João Bosco Botelho
É necessário tentar explicar
porque o Centauro Quíron foi o preceptor de Asclépio, o grande deus curador
grego, de Jason e Dionísio. É provável que tenha existido razão no pensamento
mítico grego para justificar a ligação entre as qualidades necessárias para
exercer a prática médica, encontradas em Asclépio, com a epopeia épica do Velo
de Ouro, de Jason, e com o conhecimento dos mistérios da religião e da
vegetação de Dionísio.
Apesar de tratarem-se de
pontos aparentemente discrepantes e sem qualquer relação entre eles, é possível
estabelecer o elo coerente a partir da compreensão de como era a prática médica
naquela época. O entendimento fica mais fácil se aderirmos a medicina aos dois
cortes epistemológicos: o pensamento celular, a micrologia (microscópio ótico),
e o pensamento molecular, a ultramicroscopia (microscópio eletrônico).
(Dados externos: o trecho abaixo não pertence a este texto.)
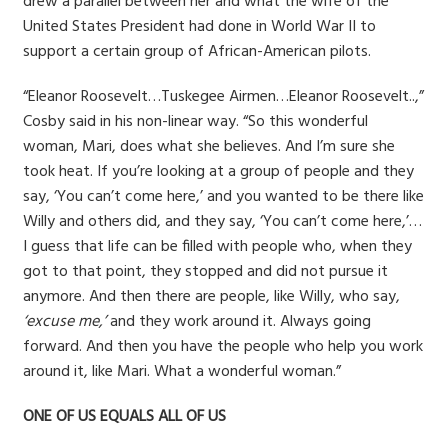
drew a parallel between her and what the wife of the
United States President had done in World War II to
support a certain group of African-American pilots.
“Eleanor Roosevelt…Tuskegee Airmen…Eleanor Roosevelt..,”
Cosby said in his non-linear way. “So this wonderful
woman, Mari, does what she believes. And I’m sure she
took heat. If you’re looking at a group of people and they
say, ‘You can’t come here,’ and you wanted to be there like
Willy and others did, and they say, ‘You can’t come here,’…
I guess that life can be filled with people who, when they
got to that point, they stopped and did not pursue it
anymore. And then there are people, like Willy, who say,
‘excuse me,’
and they work around it. Always going
forward. And then you have the people who help you work
around it, like Mari. What a wonderful woman.”
ONE OF US EQUALS ALL OF US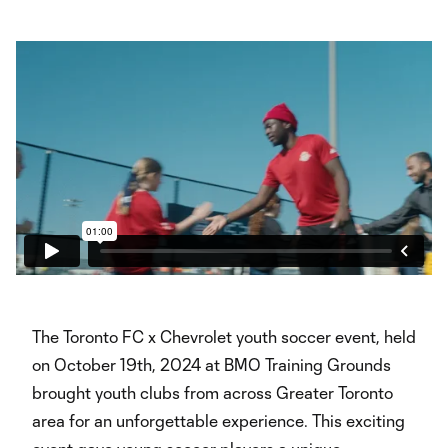
The Toronto FC x Chevrolet youth soccer event, held
on October 19th, 2024 at BMO Training Grounds
brought youth clubs from across Greater Toronto
area for an unforgettable experience. This exciting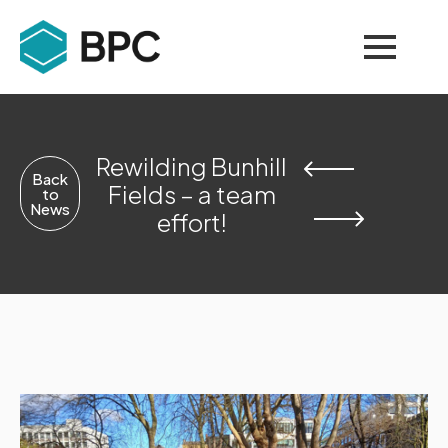
Rewilding Bunhill
Back
Fields – a team
to
News
effort!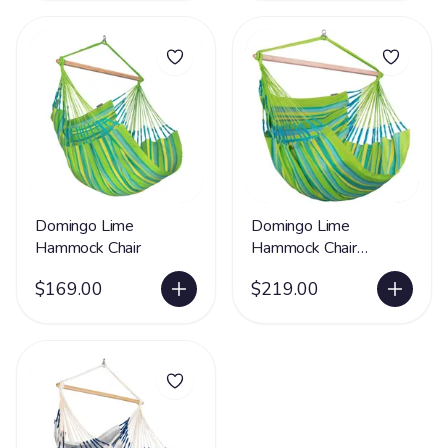
Domingo Lime
Domingo Lime
Hammock Chair
Hammock Chair
Kingsize
$169.00
$219.00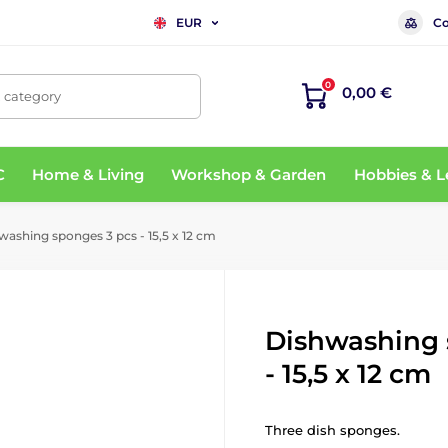
Co
EUR
0
0,00 €
, category
C
Home & Living
Workshop & Garden
Hobbies & L
ashing sponges 3 pcs - 15,5 x 12 cm
Dishwashing 
- 15,5 x 12 cm
Three dish sponges.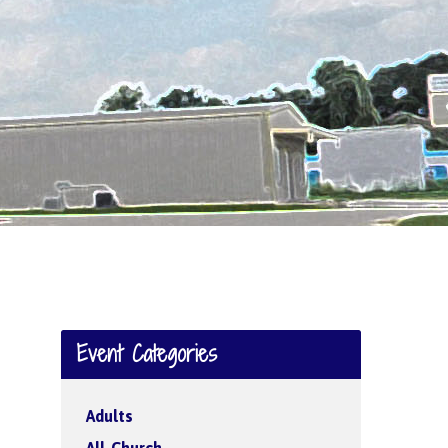
Event Categories
Adults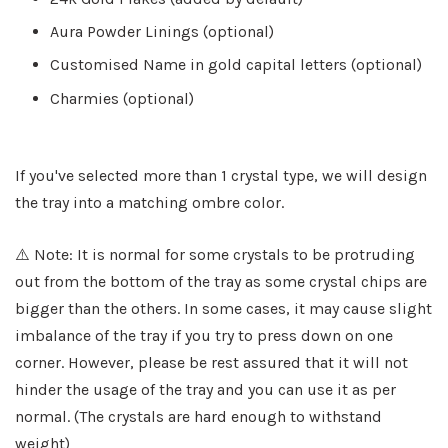
Aura Powder Linings (optional)
Customised Name in gold capital letters (optional)
Charmies (optional)
If you've selected more than 1 crystal type, we will design
the tray into a matching ombre color.
⚠️ Note: It is normal for some crystals to be protruding
out from the bottom of the tray as some crystal chips are
bigger than the others. In some cases, it may cause slight
imbalance of the tray if you try to press down on one
corner. However, please be rest assured that it will not
hinder the usage of the tray and you can use it as per
normal. (The crystals are hard enough to withstand
weight)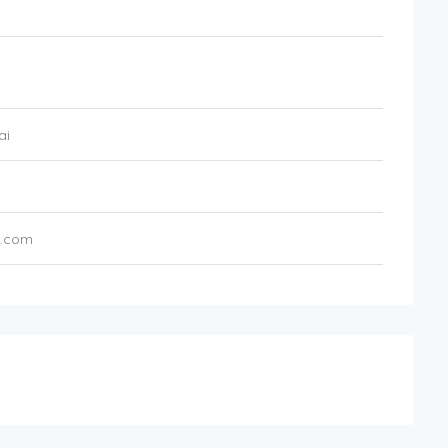
ai
z.com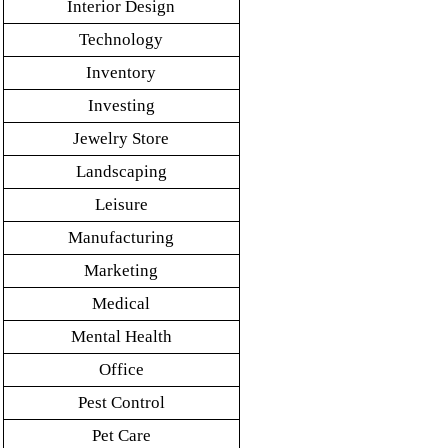
Interior Design
Technology
Inventory
Investing
Jewelry Store
Landscaping
Leisure
Manufacturing
Marketing
Medical
Mental Health
Office
Pest Control
Pet Care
Dessa
forma, sem esses conhecimentos, a ação médica atual ficaria desprovida dos
principais suportes para identificar as doenças e os objetivos da prática
ficariam intransponíveis.
Para o exercício da prática
médica sem o apoio da micrologia (biopsia) e da genética torna-se necessário
possuir a determinação de Jason em vencer incríveis obstáculos e o conhecimento
da vegetação e da religião de Dionísio. Talvez tenham sido essas as bases
complexas das relações do centauro Quíron, com Asclépio, Jason e Dionísio.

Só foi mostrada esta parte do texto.